Don't you see a moral as
applicable to them as to the swindling Beyrout horseboy?
I have
brought you back that cheap and wholesome apologue, in lieu of any
of the Bethlehemite shells and beads.
After passing through the porch of the pedlars, you come to the
courtyard in front of the noble old towers of the Church of the
Sepulchre, with pointed arches and Gothic traceries, rude, but rich
and picturesque in design. Here crowds are waiting in the sun,
until it shall please the Turkish guardians of the church-door to
open. A swarm of beggars sit here permanently: old tattered hags
with long veils, ragged children, blind old bearded beggars, who
raise up a chorus of prayers for money, holding out their wooden
bowls, or clattering with their sticks on the stones, or pulling
your coat-skirts and moaning and whining; yonder sit a group of
coal-black Coptish pilgrims, with robes and turbans of dark blue,
fumbling their perpetual beads. A party of Arab Christians have
come up from their tents or villages: the men half-naked, looking
as if they were beggars, or banditti, upon occasion; the women have
flung their head-cloths back, and are looking at the strangers
under their tattooed eyebrows. As for the strangers, there is no
need to describe THEM: that figure of the Englishman, with his
hands in his pockets, has been seen all the world over: staring
down the crater of Vesuvius, or into a Hottentot kraal - or at a
pyramid, or a Parisian coffee-house, or an Esquimaux hut - with the
same insolent calmness of demeanour. When the gates of the church
are open, he elbows in among the first, and flings a few scornful
piastres to the Turkish door-keeper; and gazes round easily at the
place, in which people of every other nation in the world are in
tears, or in rapture, or wonder.
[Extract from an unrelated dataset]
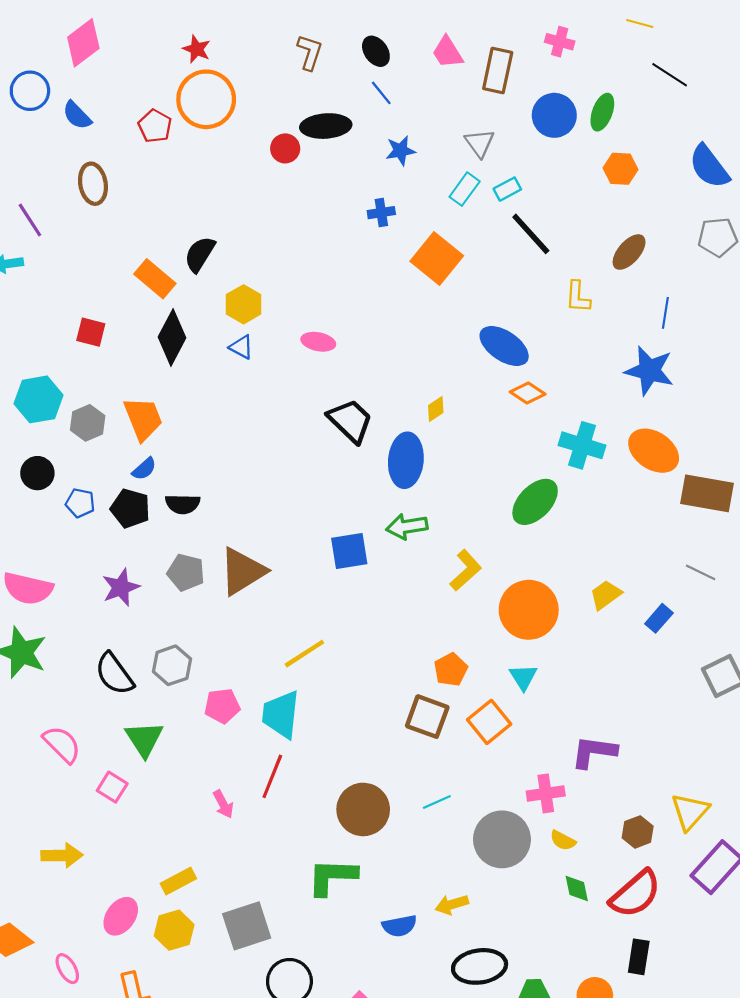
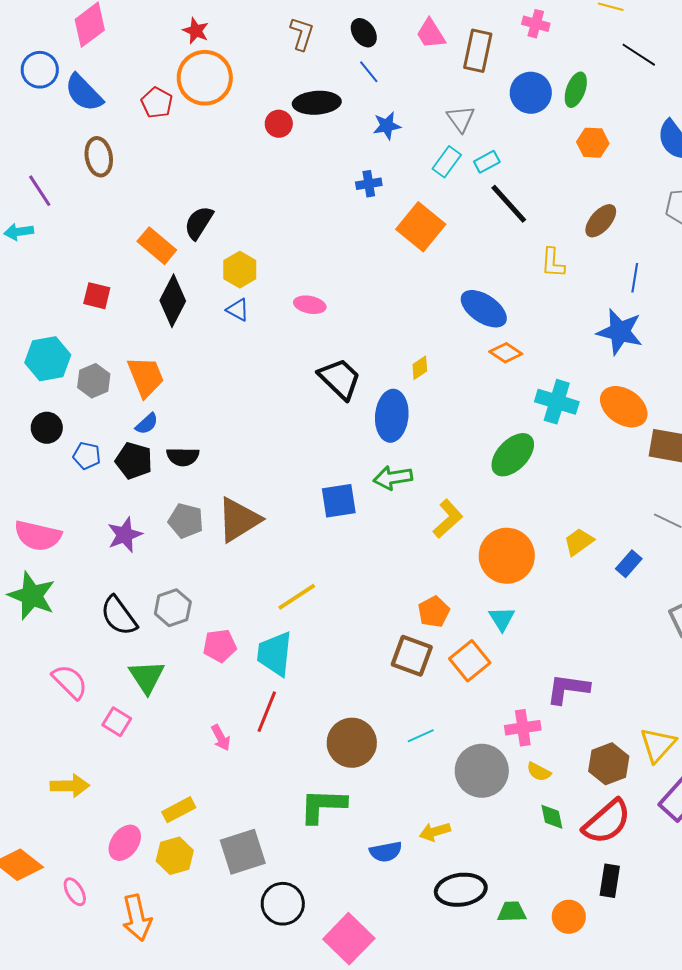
blue semicircle: (77, 115) -> (84, 93), size x1.4
brown hexagon: (638, 832) -> (609, 764), size x1.4

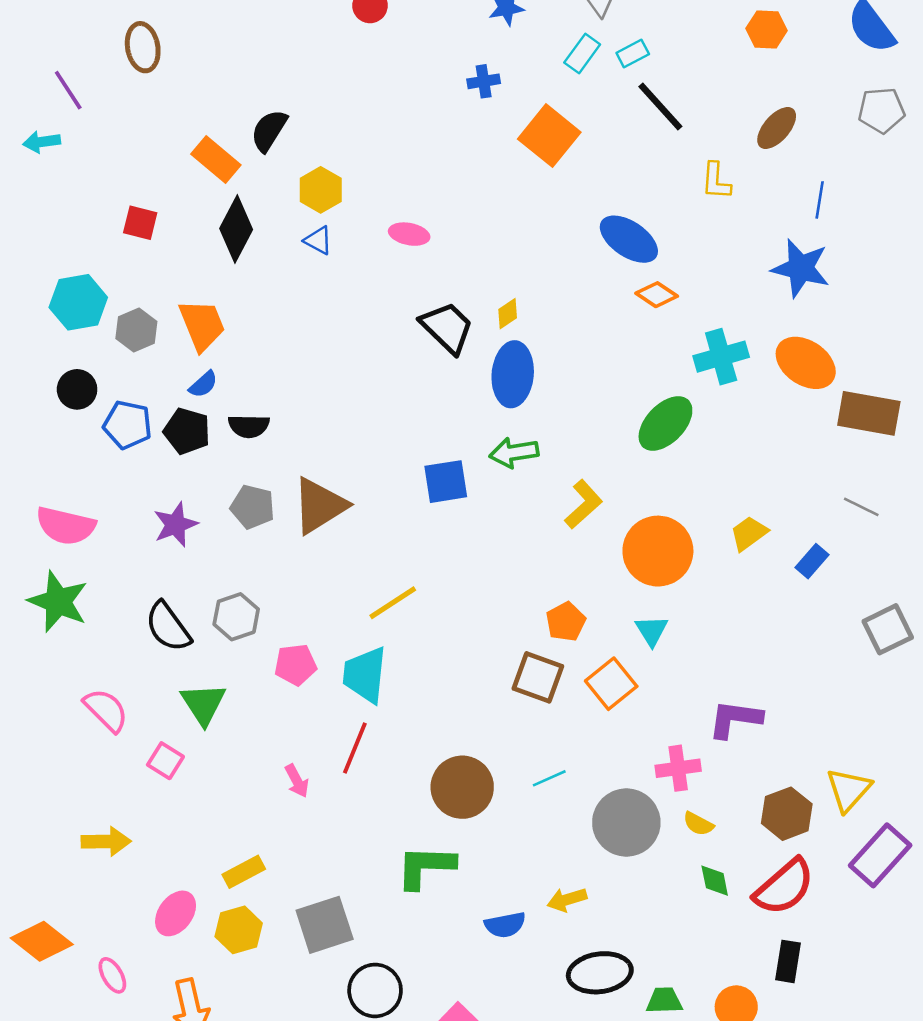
yellow diamond: (420, 368) -> (508, 314), moved
cyan cross: (557, 402) -> (721, 357), turned -33
blue pentagon: (87, 456) -> (128, 425), size x1.4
He has never seen the place until
now, and looks as indifferent as the Turkish guardian who sits in
the doorway, and swears at the people as they pour in.
Indeed, I believe it is impossible for us to comprehend the source
and nature of the Roman Catholic devotion. I once went into a
church at Rome at the request of a Catholic friend, who described
the interior to be so beautiful and glorious, that he thought (he
said) it must be like heaven itself. I found walls hung with cheap
stripes of pink and white calico, altars covered with artificial
flowers, a number of wax candles, and plenty of gilt-paper
ornaments. The place seemed to me like a shabby theatre; and here
was my friend on his knees at my side, plunged in a rapture of
wonder and devotion.
I could get no better impression out of this the most famous church
in the world. The deceits are too open and flagrant; the
inconsistencies and contrivances too monstrous.